Friday, January 9, 2009

Knowing God chapters 3-6

I pray that you were blessed this week as I was after reading chapters 3-6 in our ongoing book study of Knowing God. Below I will post my thoughts and synopsis of these chapters and ask that you will interact with the text as well and post your comments accordingly.
Chapter 3
I loved the way Packer began the chapter by asking questions of our ultimate existence, all of which was for the reason of knowing God. Passages such as John 17, Jeremiah 9, and Hosea 6 all affirm that our main business is to be knowing God. It is a goal that will never prove to be mundane and that will never be exhausted, we will never fully know Him. It should provide excitement to us.

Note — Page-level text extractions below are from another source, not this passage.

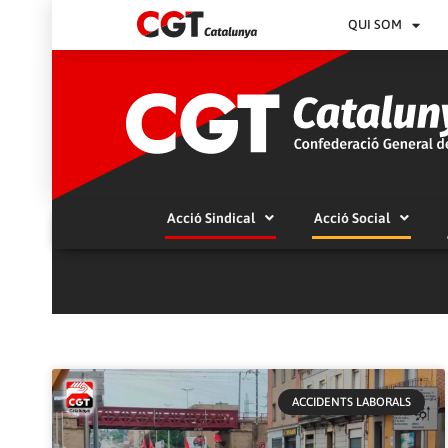
QUI SOM
Acció Sindical
Acció Social
ACCIDENTS LABORALS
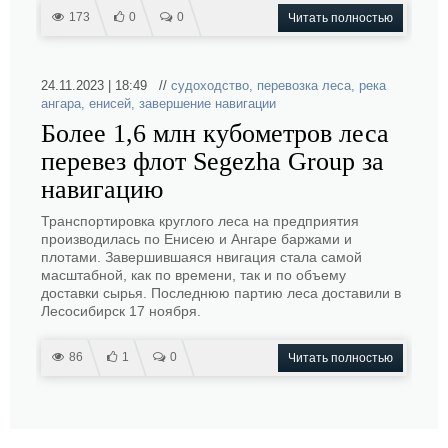
173
0
0
Читать полностью
24.11.2023 | 18:49 //
судоходство
,
перевозка леса
,
река
ангара
,
енисей
,
завершение навигации
Более 1,6 млн кубометров леса
перевез флот Segezha Group за
навигацию
Транспортировка круглого леса на предприятия
производилась по Енисею и Ангаре баржами и
плотами. Завершившаяся нвигация стала самой
масштабной, как по времени, так и по объему
доставки сырья. Последнюю партию леса доставили в
Лесосибирск 17 ноября.
86
1
0
Читать полностью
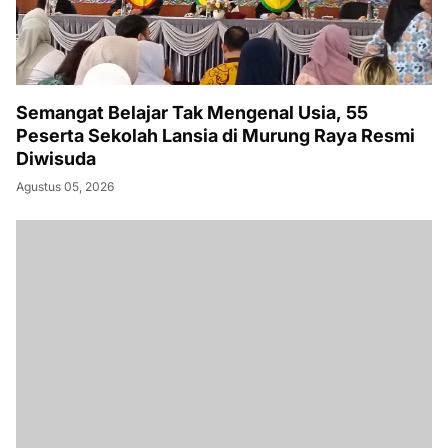
Semangat Belajar Tak Mengenal Usia, 55
Peserta Sekolah Lansia di Murung Raya Resmi
Diwisuda
Agustus 05, 2026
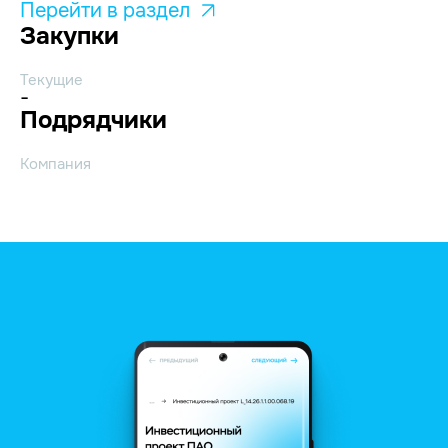
Перейти в раздел
Закупки
Текущие
-
Подрядчики
Компания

As you read you saw that knowing a person is dependent upon them. If they are unwilling to disclose information about themselves then it is a fruitless exercise. This, however, is not the case with God, He desires that we know Him. He has provided His word that knowing Him may occur in our lives. He has given His son, that we may know Him. Above and beyond this, we may know Him as believers, because He knows us.
How well do you know God? I am not speaking of mere intellectual assent, but a deep knowledge of the Father who gave His son so that you might be adopted into His family.
Chapter 4
In a somewhat obscure chapter Packer speaks about idolatry, especially in the area of visual images of God. I would not say that I am as staunch an advocate as Packer is of having no visual pictures of the cross or perhaps other symbols of our faith. While I will not be placing a statue of Jesus out in my yard next to the yard gnome, I see nothing that dishonors God in looking at the cross and visualizing the death of our saviour, remembering also that He rose again. How did you react to this chapter, what are your feelings about these visual images?
Chapter 5
Following the obscurity of chapter 4, chapter 5 is one of those chapters that makes the book worth buying in and of itself as he speaks about the incarnation.

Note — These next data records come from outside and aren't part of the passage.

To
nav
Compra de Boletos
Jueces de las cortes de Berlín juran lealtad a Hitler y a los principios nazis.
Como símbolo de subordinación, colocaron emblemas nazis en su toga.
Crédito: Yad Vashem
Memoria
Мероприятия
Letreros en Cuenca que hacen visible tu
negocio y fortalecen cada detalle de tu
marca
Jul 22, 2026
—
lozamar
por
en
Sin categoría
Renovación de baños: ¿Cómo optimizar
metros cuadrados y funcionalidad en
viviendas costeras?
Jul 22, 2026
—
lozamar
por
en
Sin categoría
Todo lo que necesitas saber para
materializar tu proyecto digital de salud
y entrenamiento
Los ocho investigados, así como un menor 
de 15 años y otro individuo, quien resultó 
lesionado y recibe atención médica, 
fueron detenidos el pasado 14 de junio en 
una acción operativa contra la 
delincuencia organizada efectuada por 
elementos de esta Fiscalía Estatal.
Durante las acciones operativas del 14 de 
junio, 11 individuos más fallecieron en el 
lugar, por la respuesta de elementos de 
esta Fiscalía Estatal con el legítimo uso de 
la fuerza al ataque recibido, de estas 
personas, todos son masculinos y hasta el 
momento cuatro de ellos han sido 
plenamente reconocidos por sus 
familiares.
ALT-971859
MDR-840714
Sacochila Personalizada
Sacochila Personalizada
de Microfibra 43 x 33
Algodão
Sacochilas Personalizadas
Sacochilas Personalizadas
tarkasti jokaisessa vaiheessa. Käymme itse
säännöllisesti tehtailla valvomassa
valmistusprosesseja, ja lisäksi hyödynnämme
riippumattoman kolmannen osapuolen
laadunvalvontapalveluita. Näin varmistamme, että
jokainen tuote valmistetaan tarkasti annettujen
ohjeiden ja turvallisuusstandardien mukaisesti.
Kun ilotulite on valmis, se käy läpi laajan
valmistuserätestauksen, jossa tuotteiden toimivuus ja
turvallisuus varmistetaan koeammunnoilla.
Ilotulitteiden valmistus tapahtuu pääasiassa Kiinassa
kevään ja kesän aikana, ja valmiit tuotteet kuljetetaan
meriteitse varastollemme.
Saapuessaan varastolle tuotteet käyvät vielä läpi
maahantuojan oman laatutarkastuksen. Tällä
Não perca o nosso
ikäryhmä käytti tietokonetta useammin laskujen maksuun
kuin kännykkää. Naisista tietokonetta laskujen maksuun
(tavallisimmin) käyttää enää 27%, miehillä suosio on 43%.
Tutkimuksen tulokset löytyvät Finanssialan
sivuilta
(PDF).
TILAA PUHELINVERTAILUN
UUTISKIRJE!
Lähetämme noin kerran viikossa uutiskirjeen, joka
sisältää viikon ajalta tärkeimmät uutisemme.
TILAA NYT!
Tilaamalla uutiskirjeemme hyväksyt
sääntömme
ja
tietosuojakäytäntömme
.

I pray that as we have just celebrated the birth of the saviour, you realize that He was born to die. We can never grasp completely every aspect of the resurrection, but Packer systematically analyzes much of what we can understand.

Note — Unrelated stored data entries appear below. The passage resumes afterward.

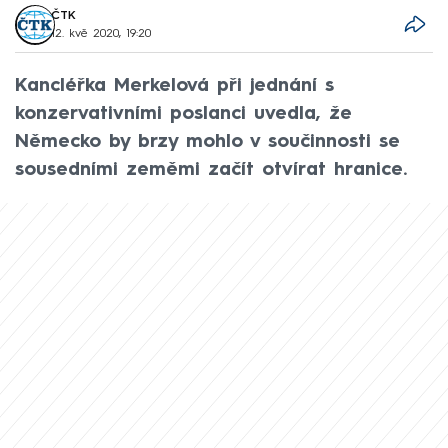
ČTK
12. kvě 2020, 19:20
Kancléřka Merkelová při jednání s
konzervativními poslanci uvedla, že
Německo by brzy mohlo v součinnosti se
sousedními zeměmi začít otvírat hranice.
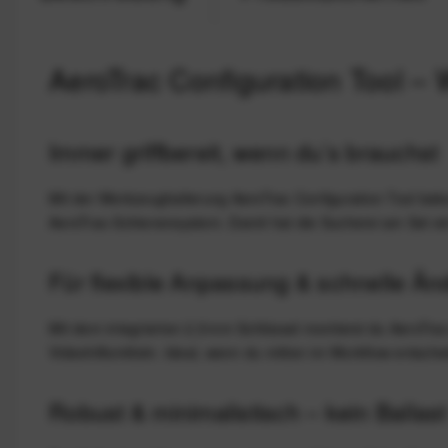
AeroTrac Configuration Tool –
Immer griffbereit, wenn du’s brauchst
Mit der Werkzeughalterung AeroTrac Configuration Tool bek
AeroTrac‑Schienensystem. Damit hat die Sucherei am Set ein
Für flexible Anpassung & schnelle Ä
Mit dem integrierten 2,5 mm Schlüssel montierst du AeroTra
Videohilfsmitteln. Ideal, wenn du mitten im Workflow entsc
Robust & minimalistisch – kein Ballast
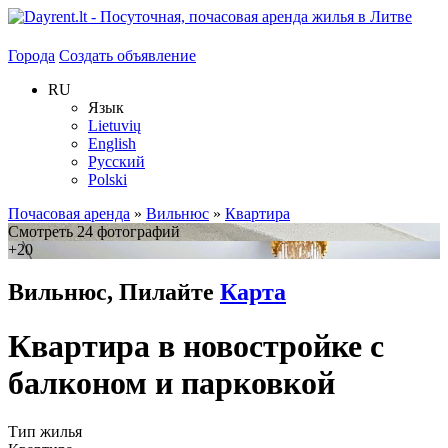
Города
Создать объявление
RU
Язык
Lietuvių
English
Русский
Polski
Почасовая аренда
»
Вильнюс
»
Квартира
Смотреть 24 фотографий
+20
Вильнюс, Пилайте
Карта
Квартира в новостройке с
балконом и парковкой
Тип жилья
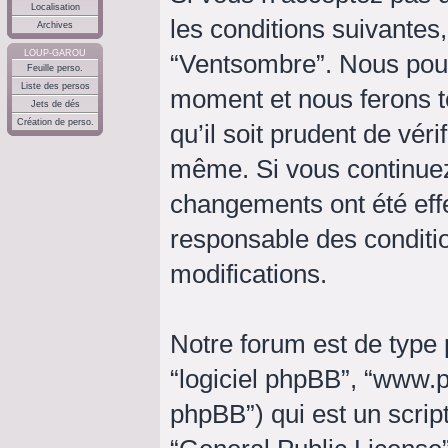
Localisation
les conditions suivantes,
Archives
LOUP-GAROU
“Ventsombre”. Nous pouv
Feuille perso.
Liste des persos
moment et nous ferons t
Jets de dés
Création de perso.
qu’il soit prudent de vér
même. Si vous continuez
changements ont été eff
responsable des conditio
modifications.
Notre forum est de type p
“logiciel phpBB”, “www
phpBB”) qui est un script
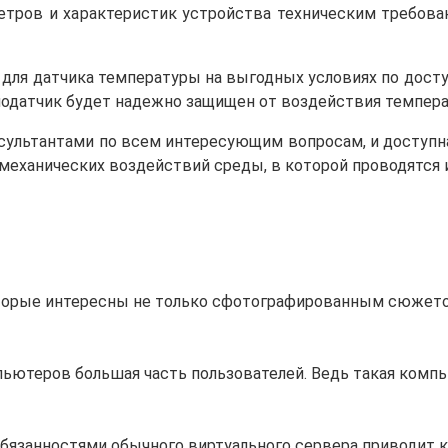
тров и характеристик устройства техническим требован
для датчика температуры на выгодных условиях по доступ
модатчик будет надежно защищен от воздействия темпер
ультантами по всем интересующим вопросам, и доступн
механических воздействий среды, в которой проводятся 
оторые интересны не только сфотографированным сюжето
ютеров большая часть пользователей. Ведь такая компь
бязанностями обычного виртуального сервера приводит 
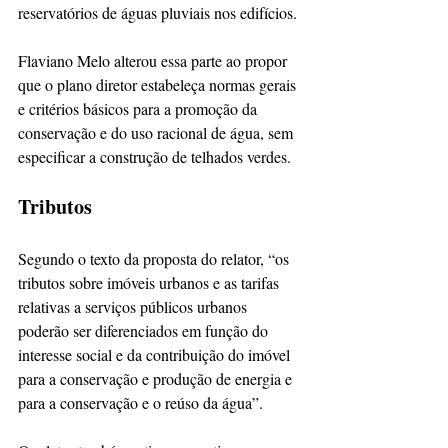
reservatórios de águas pluviais nos edifícios.
Flaviano Melo alterou essa parte ao propor 
que o plano diretor estabeleça normas gerais 
e critérios básicos para a promoção da 
conservação e do uso racional de água, sem 
especificar a construção de telhados verdes.
Tributos
Segundo o texto da proposta do relator, “os 
tributos sobre imóveis urbanos e as tarifas 
relativas a serviços públicos urbanos 
poderão ser diferenciados em função do 
interesse social e da contribuição do imóvel 
para a conservação e produção de energia e 
para a conservação e o reúso da água”.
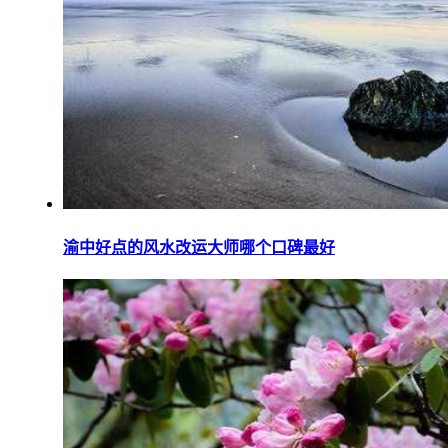
渝中好点的风水改运大师哪个口碑最好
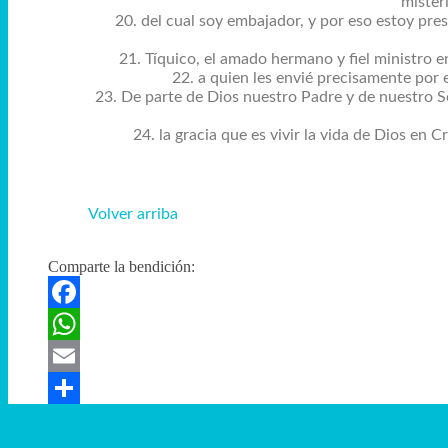
mister
20. del cual soy embajador, y por eso estoy pres
21. Tíquico, el amado hermano y fiel ministro e
22. a quien les envié precisamente por 
23. De parte de Dios nuestro Padre y de nuestro Se
24. la gracia que es vivir la vida de Dios en
Volver arriba
Comparte la bendición:
Facebook
WhatsApp
Email
Compartir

His greatest contribution is in dealing with the kenosis presented in Philippians 2. What does it mean that God emptied Himself to become a man. Packer asserts that God did not lose any of His deity, but He was now God plus all that He had made His own by taking manhood upon Himself. How do we explain that there are some things that Jesus appeared not to know and to be unable to do while on earth, while at other times He performed miracles and fulfilled prophecy with His words. The explanation is in that He fully placed Himself under the will of the father, doing only what the father's will allowed Him to do. Being fully submissive to the Father was His course, and as we see, it led Him ultimately to the garden to cry out, and to the cross to die in the place of a world of sinners. What is your view of Jesus' deity, was He fully God in your eyes? Read and reread chapter five in order to get what he is saying here.

For Next Week
Read chapter six, I will post on it next Friday. God bless, and have a great weekend.